Depuis plusieurs années maintenant, la ville de Rennes a entrepris par anticipation de se lancer dans un développement urbain écologique. Dès 1989, elle entreprend un projet urbain comportant de nombreux principes de développement durable. Il est notamment pris en compte la protection des espaces verts, le développement des transports collectifs ( métro léger Val, bus ), des aménagements destinés aux piétons et aux cyclistes, une gestion plus écologique de l'eau et de l'énergie, ainsi que la création de nouvelles zones d'aménagement concerté ( dont la Zac Beauregard, cf. la résidence Salvatierra ).

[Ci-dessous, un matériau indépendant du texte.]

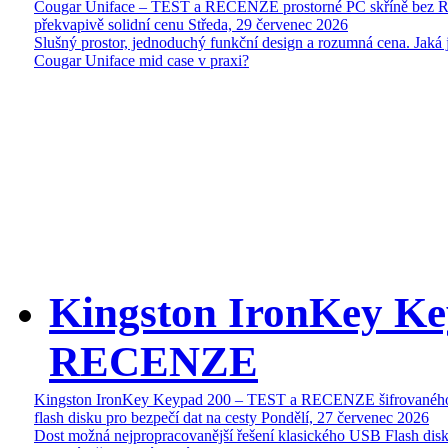
Cougar Uniface – TEST a RECENZE prostorné PC skříně bez 
překvapivě solidní cenu
Středa, 29 červenec 2026
Slušný prostor, jednoduchý funkční design a rozumná cena. Jaká 
Cougar Uniface mid case v praxi?
Kingston IronKey Ke
RECENZE
Kingston IronKey Keypad 200 – TEST a RECENZE šifrované
flash disku pro bezpečí dat na cesty
Pondělí, 27 červenec 2026
Dost možná nejpropracovanější řešení klasického USB Flash disk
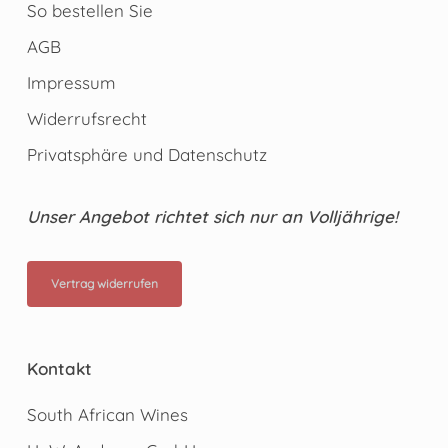
So bestellen Sie
AGB
Impressum
Widerrufsrecht
Privatsphäre und Datenschutz
Unser Angebot richtet sich nur an Volljährige!
Vertrag widerrufen
Kontakt
South African Wines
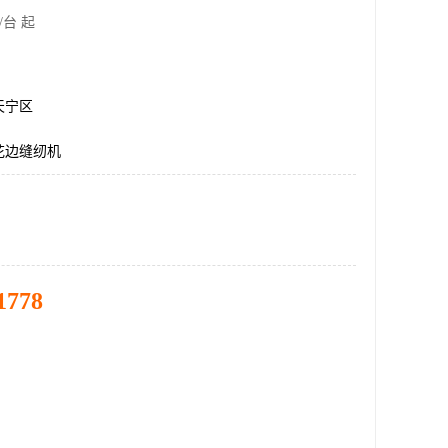
/台 起
天宁区
花边缝纫机
1778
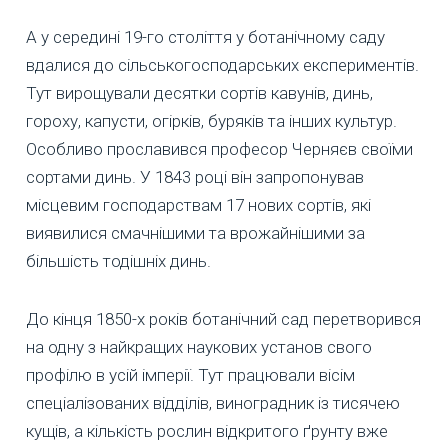
А у середині 19-го століття у ботанічному саду
вдалися до сільськогосподарських експериментів.
Тут вирощували десятки сортів кавунів, динь,
гороху, капусти, огірків, буряків та інших культур.
Особливо прославився професор Черняєв своїми
сортами динь. У 1843 році він запропонував
місцевим господарствам 17 нових сортів, які
виявилися смачнішими та врожайнішими за
більшість тодішніх динь.
До кінця 1850-х років ботанічний сад перетворився
на одну з найкращих наукових установ свого
профілю в усій імперії. Тут працювали вісім
спеціалізованих відділів, виноградник із тисячею
кущів, а кількість рослин відкритого ґрунту вже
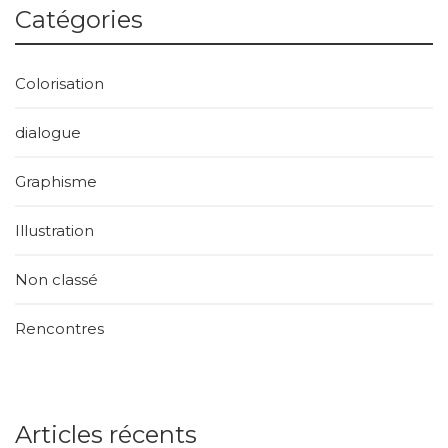
Catégories
Colorisation
dialogue
Graphisme
Illustration
Non classé
Rencontres
Articles récents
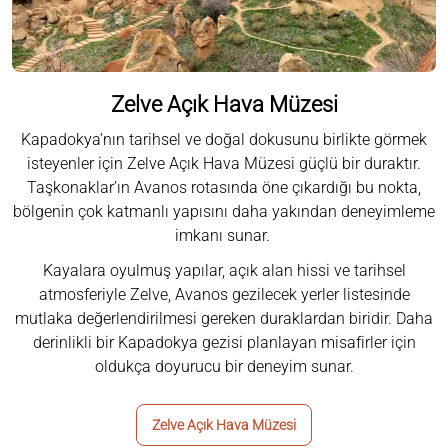
Zelve Açık Hava Müzesi
Kapadokya’nın tarihsel ve doğal dokusunu birlikte görmek
isteyenler için Zelve Açık Hava Müzesi güçlü bir duraktır.
Taşkonaklar’ın Avanos rotasında öne çıkardığı bu nokta,
bölgenin çok katmanlı yapısını daha yakından deneyimleme
imkanı sunar.
Kayalara oyulmuş yapılar, açık alan hissi ve tarihsel
atmosferiyle Zelve, Avanos gezilecek yerler listesinde
mutlaka değerlendirilmesi gereken duraklardan biridir. Daha
derinlikli bir Kapadokya gezisi planlayan misafirler için
oldukça doyurucu bir deneyim sunar.
Zelve Açık Hava Müzesi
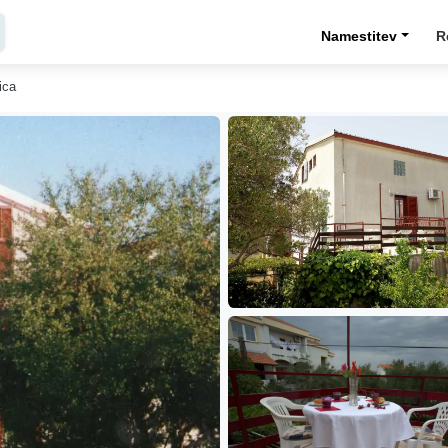
Namestitev
R
ica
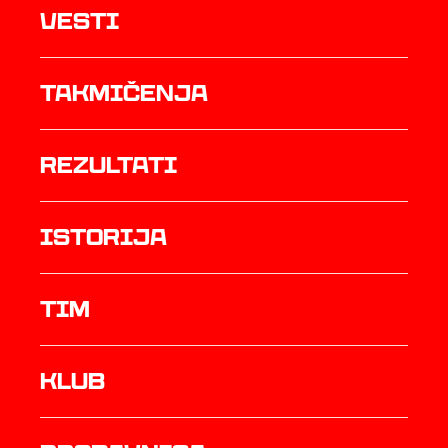
Vesti
Takmičenja
rezultati
istorija
TIM
Klub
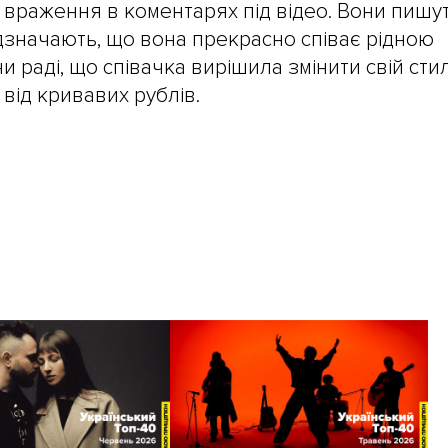
 враження в коментарях під відео. Вони пишут
відзначають, що вона прекрасно співає рідною
и раді, що співачка вирішила змінити свій стил
 від кривавих рублів.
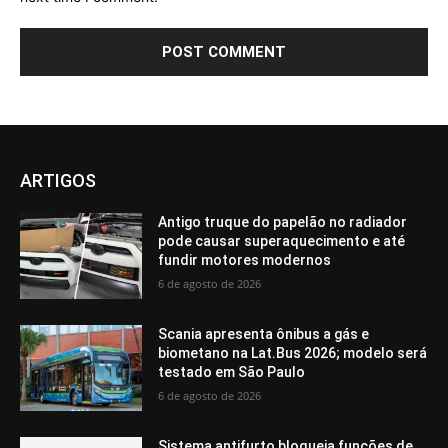
ARTIGOS
Antigo truque do papelão no radiador
pode causar superaquecimento e até
fundir motores modernos
6 de agosto de 2026
Scania apresenta ônibus a gás e
biometano na Lat.Bus 2026; modelo será
testado em São Paulo
6 de agosto de 2026
Sistema antifurto bloqueia funções de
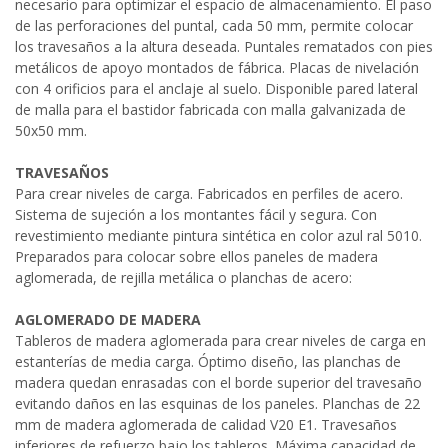
necesario para optimizar el espacio de almacenamiento. El paso
de las perforaciones del puntal, cada 50 mm, permite colocar
los travesaños a la altura deseada. Puntales rematados con pies
metálicos de apoyo montados de fábrica. Placas de nivelación
con 4 orificios para el anclaje al suelo. Disponible pared lateral
de malla para el bastidor fabricada con malla galvanizada de
50x50 mm.
TRAVESAÑOS
Para crear niveles de carga. Fabricados en perfiles de acero.
Sistema de sujeción a los montantes fácil y segura. Con
revestimiento mediante pintura sintética en color azul ral 5010.
Preparados para colocar sobre ellos paneles de madera
aglomerada, de rejilla metálica o planchas de acero:
AGLOMERADO DE MADERA
Tableros de madera aglomerada para crear niveles de carga en
estanterías de media carga. Óptimo diseño, las planchas de
madera quedan enrasadas con el borde superior del travesaño
evitando daños en las esquinas de los paneles. Planchas de 22
mm de madera aglomerada de calidad V20 E1. Travesaños
inferiores de refuerzo bajo los tableros. Máxima capacidad de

Après des échanges actifs entre les habitants, les services municipaux et les professionnels, après des recherches et enquêtes, le projet urbain de Rennes validé en 1991 s'est vu remodelé et sa nouvelle version a été publié en 1999. La nature dans la ville et l'environnement font partie intégrante des choix de Rennes en matière d'urbanisme et de construction.

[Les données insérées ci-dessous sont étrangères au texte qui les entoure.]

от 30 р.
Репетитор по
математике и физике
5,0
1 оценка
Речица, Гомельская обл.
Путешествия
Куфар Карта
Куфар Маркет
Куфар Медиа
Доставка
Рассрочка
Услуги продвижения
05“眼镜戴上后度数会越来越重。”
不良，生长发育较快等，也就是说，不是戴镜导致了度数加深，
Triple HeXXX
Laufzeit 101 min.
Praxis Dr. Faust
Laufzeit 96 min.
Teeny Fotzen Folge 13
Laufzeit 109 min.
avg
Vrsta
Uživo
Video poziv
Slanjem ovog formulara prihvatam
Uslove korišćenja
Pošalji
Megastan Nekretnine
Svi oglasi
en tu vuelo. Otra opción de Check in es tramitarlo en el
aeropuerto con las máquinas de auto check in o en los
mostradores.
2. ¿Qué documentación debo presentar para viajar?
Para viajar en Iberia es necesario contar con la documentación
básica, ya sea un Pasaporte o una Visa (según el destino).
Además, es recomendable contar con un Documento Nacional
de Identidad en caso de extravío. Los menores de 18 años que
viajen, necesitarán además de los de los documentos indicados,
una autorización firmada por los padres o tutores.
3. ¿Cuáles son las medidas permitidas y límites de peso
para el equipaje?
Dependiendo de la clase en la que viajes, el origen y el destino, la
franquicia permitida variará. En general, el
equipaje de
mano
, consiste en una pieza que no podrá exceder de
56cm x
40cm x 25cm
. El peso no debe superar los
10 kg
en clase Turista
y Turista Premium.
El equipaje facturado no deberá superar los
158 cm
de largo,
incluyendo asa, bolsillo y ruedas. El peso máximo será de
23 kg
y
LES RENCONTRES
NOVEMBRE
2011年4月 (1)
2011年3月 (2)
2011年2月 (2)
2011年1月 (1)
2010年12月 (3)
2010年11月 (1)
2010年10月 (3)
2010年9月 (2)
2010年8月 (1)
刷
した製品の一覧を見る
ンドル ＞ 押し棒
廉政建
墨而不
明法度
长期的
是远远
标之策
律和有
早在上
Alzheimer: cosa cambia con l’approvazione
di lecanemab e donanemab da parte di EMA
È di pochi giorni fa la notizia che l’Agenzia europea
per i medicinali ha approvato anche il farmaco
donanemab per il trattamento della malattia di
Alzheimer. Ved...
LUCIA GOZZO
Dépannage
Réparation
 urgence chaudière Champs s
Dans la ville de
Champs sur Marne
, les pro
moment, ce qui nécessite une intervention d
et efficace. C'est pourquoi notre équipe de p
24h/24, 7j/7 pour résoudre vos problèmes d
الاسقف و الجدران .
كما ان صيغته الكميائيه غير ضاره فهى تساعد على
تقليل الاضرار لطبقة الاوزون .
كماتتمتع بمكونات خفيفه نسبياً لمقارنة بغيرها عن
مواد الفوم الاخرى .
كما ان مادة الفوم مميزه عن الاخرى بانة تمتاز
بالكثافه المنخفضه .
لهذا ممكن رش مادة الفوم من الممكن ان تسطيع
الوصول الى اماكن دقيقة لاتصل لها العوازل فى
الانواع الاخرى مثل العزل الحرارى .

Une mixité sociale et fonctionnelle est développée dans la ville. Un grand soin est porté à l'intégration de logements sociaux dans chaque partie de la ville.

La gestion de l'eau et des déchets est également un point fort de la politique menée par Rennes. Toujours dans cet optique, la ville a élaboré une Chartre de l'environnement, validée en 2000 par le ministère de l'Environnement et de l'Aménagement du territoire, qui a pour but de renforcer les atouts environnementaux de la ville et d'en corriger les faiblesses.

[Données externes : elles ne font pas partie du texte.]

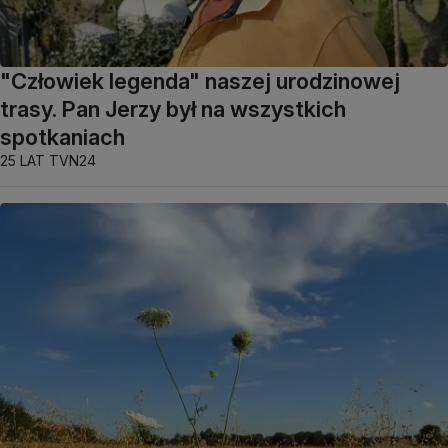
"Człowiek legenda" naszej urodzinowej
trasy. Pan Jerzy był na wszystkich
spotkaniach
25 LAT TVN24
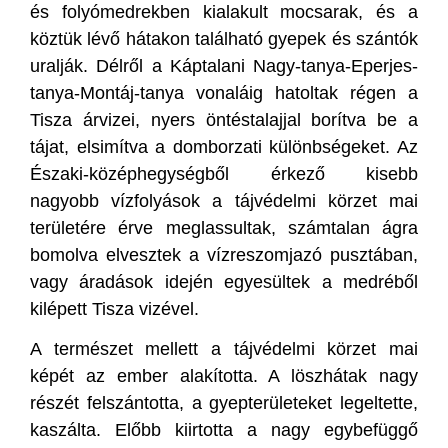
és folyómedrekben kialakult mocsarak, és a
köztük lévő hátakon található gyepek és szántók
uralják. Délről a Káptalani Nagy-tanya-Eperjes-
tanya-Montáj-tanya vonaláig hatoltak régen a
Tisza árvizei, nyers öntéstalajjal borítva be a
tájat, elsimítva a domborzati különbségeket. Az
Északi-középhegységből érkező kisebb
nagyobb vízfolyások a tájvédelmi körzet mai
területére érve meglassultak, számtalan ágra
bomolva elvesztek a vízreszomjazó pusztában,
vagy áradások idején egyesültek a medréből
kilépett Tisza vizével.
A természet mellett a tájvédelmi körzet mai
képét az ember alakította. A löszhátak nagy
részét felszántotta, a gyepterületeket legeltette,
kaszálta. Előbb kiirtotta a nagy egybefüggő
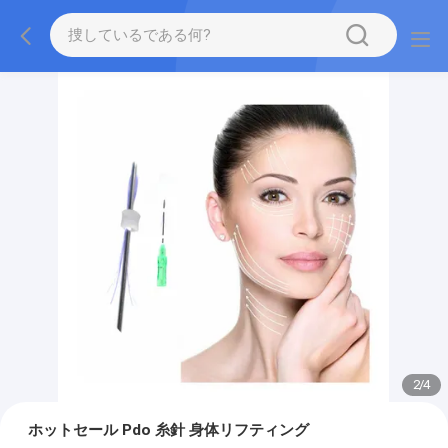
2
/
4
ホットセール Pdo 糸針 身体リフティング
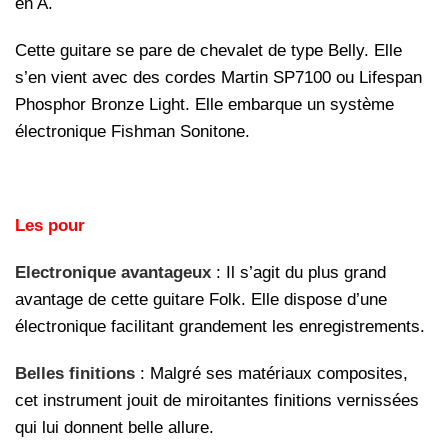
en A.
Cette guitare se pare de chevalet de type Belly. Elle
s’en vient avec des cordes Martin SP7100 ou Lifespan
Phosphor Bronze Light. Elle embarque un système
électronique Fishman Sonitone.
Les pour
Electronique avantageux
: Il s’agit du plus grand
avantage de cette guitare Folk. Elle dispose d’une
électronique facilitant grandement les enregistrements.
Belles finitions
: Malgré ses matériaux composites,
cet instrument jouit de miroitantes finitions vernissées
qui lui donnent belle allure.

Rennes et la résidence Salvatierra

Cette résidence est le seul projet français du programme européen Cepheus , et sa réalisation a été initialisée par la ville de Rennes. L'opération, située sur les hauteurs de la ville s'inscrit dans le cadre de la Zac Beauregard et a été mise en service en 2001.

La résidence est composée de quarante logements de deux à six pièces. Le bâtiment est compact dans les quatre niveaux inférieurs afin de limiter les déperditions de chaleur et rationaliser la construction. Il se termine en attique par des duplex prolongés au sud par une terrasse.

Les entrées des logements sont desservies au nord par des coursives extérieures, face à un jardin.

Le projet a été conçu par Jean-Yves Barrier , qui a déjà une longue expérience de l'architecture bioclimatique. Il a ainsi privilégié un mélange des matériaux utilisés afin de profiter des avantages de chacun. Une structure primaire en béton assure le contreventement du bâtiment et apporte son inertie thermique. Les pignons et la façade nord ont une ossature en bois dont les qualités isolantes réduisent les ponts thermiques, et une isolation en laine de chanvre de seize centimètres. La façade sud est en bauge. Cette terre crue est moulée et comprimée afin d'obtenir des éléments préfabriqués de cinquante centimètres d'épaisseur, soixante-dix de hauteur et de soixante à cent centimètres de longueur. Un soin particulier est fait pour toutes les finitions.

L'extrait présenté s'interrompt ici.